A place for tracking data team issues
0 stars 1 forks source link

Determine method for using country names and ISO3 codes #39

Closed luiscape closed 10 years ago

luiscape commented 10 years ago

We currently have a few inconsistencies with the way we assign names and country codes. I did a comparison between our terminology and ReliefWeb's and highlighted some differences here:

https://docs.google.com/spreadsheets/d/1ZzjQY1LLF0SpyG6dU7keAKtDbpRxf4gOeiL-c3Jb0wE/edit#gid=0

To fully solve this issue, I suggest the following method:

  1. Use the official names provided by UNTERM. (A) We have scraped them already and (B) They come in the 6 official UN languages.
  2. Use discretionary "Short Names" according to our needs. We are responsible for determining those names. Our system could benefit from using "Venezuela" instead of "the Bolivarian Republic of Venezuela".

Once we define that method I'll create an official "dictionary" of names for the project.

luiscape commented 10 years ago

@takavarasha Also let me know what you think.

JavierTeran commented 10 years ago

Great analysis. Please see my comments on Issue #38. Godfrey already standardized all focus countries in HDX repository. We did only long names but your proposal of short names is great. What you think @takavarasha ?

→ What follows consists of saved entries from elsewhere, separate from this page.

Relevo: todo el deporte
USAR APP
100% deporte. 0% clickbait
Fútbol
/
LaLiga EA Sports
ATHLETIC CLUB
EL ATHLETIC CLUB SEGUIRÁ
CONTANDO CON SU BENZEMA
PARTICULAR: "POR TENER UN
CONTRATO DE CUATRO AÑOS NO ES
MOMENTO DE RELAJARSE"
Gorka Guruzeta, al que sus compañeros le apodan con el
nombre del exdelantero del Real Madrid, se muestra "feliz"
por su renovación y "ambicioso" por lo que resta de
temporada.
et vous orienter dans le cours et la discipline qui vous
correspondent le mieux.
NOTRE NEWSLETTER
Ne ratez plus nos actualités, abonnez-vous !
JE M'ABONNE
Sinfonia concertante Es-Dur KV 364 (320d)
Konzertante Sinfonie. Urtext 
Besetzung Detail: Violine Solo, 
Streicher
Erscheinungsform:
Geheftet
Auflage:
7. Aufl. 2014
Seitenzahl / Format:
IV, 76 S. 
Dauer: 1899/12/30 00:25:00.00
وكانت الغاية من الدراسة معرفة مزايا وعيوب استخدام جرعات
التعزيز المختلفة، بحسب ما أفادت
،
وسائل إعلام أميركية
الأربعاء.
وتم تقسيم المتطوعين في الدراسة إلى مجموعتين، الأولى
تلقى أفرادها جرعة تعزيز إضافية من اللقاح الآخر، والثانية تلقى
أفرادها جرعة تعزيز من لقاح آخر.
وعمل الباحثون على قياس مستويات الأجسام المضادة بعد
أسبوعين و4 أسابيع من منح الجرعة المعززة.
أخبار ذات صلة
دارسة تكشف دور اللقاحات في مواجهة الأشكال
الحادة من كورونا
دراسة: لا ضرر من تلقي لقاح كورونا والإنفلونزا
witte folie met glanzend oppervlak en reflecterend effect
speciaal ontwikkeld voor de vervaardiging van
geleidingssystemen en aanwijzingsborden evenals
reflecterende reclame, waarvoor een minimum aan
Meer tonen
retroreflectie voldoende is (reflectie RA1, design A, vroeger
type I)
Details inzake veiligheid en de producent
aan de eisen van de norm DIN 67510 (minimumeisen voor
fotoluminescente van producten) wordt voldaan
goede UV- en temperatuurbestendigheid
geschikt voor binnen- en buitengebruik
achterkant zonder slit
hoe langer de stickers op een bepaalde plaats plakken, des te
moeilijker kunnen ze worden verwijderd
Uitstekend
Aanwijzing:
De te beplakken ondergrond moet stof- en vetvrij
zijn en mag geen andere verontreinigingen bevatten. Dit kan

luiscape commented 10 years ago

The method for official names using http://unstats.un.org/unsd/methods/m49/m49alpha.htm sounds appropriate. That would be the right thing to do in my opinion.

As of "Short Names" we could implement that and use whatever we want -- or whatever makes sense.

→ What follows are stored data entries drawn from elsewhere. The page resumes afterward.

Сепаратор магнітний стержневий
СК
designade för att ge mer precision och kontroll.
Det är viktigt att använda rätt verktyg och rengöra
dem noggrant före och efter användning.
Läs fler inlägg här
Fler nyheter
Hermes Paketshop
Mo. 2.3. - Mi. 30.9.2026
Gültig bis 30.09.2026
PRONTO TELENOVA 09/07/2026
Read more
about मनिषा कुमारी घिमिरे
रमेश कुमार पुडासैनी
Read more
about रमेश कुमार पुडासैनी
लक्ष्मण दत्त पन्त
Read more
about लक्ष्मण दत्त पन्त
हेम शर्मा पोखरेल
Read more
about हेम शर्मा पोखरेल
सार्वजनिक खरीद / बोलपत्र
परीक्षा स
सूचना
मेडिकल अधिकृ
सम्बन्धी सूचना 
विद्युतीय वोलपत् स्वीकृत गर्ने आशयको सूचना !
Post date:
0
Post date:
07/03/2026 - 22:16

Finally, if translation is necessary, I suggest using UNTERM for the other 5 languages that aren't in the http://unstats.un.org/unsd/methods/m49/m49alpha.htm list.

How does that sound?

JavierTeran commented 10 years ago

Sounds good to me, @takavarasha do you agree?

luiscape commented 10 years ago

@JavierTeran @takavarasha -- Sorry for being pushy on this issue, but I see this as an essential standard to have -- and an easy win. What would be an update on this issue? And what are the tasks that need to be completed?

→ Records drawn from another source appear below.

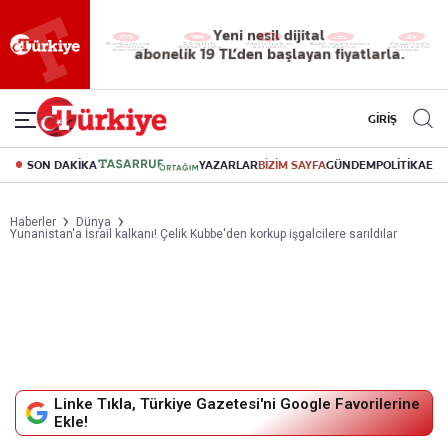
Yeni nesil dijital
abonelik 19 TL’den başlayan fiyatlarla.
GİRİŞ
SON DAKİKA
YAZARLAR
BİZİM SAYFA
GÜNDEM
POLİTİKA
EK
Haberler
Dünya
Yunanistan'a İsrail kalkanı! Çelik Kubbe'den korkup işgalcilere sarıldılar
Linke Tıkla, Türkiye Gazetesi'ni Google Favorilerine
Ekle!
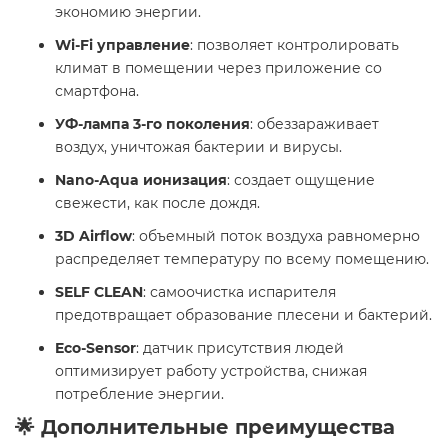
экономию энергии.
Wi-Fi управление
: позволяет контролировать
климат в помещении через приложение со
смартфона.
УФ-лампа 3-го поколения
: обеззараживает
воздух, уничтожая бактерии и вирусы.
Nano-Aqua ионизация
: создает ощущение
свежести, как после дождя.
3D Airflow
: объемный поток воздуха равномерно
распределяет температуру по всему помещению.
SELF CLEAN
: самоочистка испарителя
предотвращает образование плесени и бактерий.
Eco-Sensor
: датчик присутствия людей
оптимизирует работу устройства, снижая
потребление энергии.
🌟 Дополнительные преимущества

JavierTeran commented 10 years ago

The agreed spelling of countries names (short and long form) will be defined here: https://docs.google.com/spreadsheet/ccc?key=0AoSjej3U9V6fdHJzcWNreF8tVDNXTlpaeXl3Z3h3WWc&usp=drive_web#gid=15 (column in orange) Still work in progress, will update it in the following days.

luiscape commented 10 years ago

@JavierTeran just checked the Gspreadsheet and it does seem that it needs some work. Let me know if you need help.

JavierTeran commented 10 years ago

@luiscape Yes, please can you jump in there when you have a minute. Thanks

JavierTeran commented 10 years ago

We decided we will be using UNSD country codes as default in HDX.